#### Task material

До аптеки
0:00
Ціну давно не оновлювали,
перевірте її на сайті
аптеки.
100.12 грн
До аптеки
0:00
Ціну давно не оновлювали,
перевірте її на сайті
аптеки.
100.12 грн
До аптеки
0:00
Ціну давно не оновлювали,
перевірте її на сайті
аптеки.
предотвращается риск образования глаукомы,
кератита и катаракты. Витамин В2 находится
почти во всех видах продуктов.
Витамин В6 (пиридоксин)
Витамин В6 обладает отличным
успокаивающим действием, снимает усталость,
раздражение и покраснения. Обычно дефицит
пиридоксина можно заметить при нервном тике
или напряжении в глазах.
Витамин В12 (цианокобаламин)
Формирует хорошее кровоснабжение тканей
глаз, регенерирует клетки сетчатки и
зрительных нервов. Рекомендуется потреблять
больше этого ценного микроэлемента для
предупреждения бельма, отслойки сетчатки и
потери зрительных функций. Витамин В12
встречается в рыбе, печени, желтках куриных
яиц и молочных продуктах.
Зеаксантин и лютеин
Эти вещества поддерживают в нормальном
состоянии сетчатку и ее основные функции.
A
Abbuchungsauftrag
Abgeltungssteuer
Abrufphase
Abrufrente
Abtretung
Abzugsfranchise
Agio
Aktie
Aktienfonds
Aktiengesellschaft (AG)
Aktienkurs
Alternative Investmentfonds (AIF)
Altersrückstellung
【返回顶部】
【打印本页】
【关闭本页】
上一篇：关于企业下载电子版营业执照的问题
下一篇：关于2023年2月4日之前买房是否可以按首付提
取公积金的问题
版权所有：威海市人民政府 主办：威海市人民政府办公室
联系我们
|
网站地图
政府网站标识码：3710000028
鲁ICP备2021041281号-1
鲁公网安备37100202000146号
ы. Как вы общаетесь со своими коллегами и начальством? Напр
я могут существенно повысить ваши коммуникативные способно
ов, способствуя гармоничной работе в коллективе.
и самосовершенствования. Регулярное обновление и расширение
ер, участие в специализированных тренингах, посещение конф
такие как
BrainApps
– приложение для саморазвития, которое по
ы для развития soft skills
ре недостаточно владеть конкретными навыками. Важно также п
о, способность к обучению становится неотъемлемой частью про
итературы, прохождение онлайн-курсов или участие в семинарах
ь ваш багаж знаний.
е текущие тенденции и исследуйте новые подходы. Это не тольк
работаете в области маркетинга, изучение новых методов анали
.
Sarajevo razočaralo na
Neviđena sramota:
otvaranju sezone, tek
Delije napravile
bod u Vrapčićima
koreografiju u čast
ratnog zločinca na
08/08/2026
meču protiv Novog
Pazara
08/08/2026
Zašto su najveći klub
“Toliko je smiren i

#### What the task asks
Reply with one number only, the count of lines above that hold the string "зрительных".

#### Exercise result
2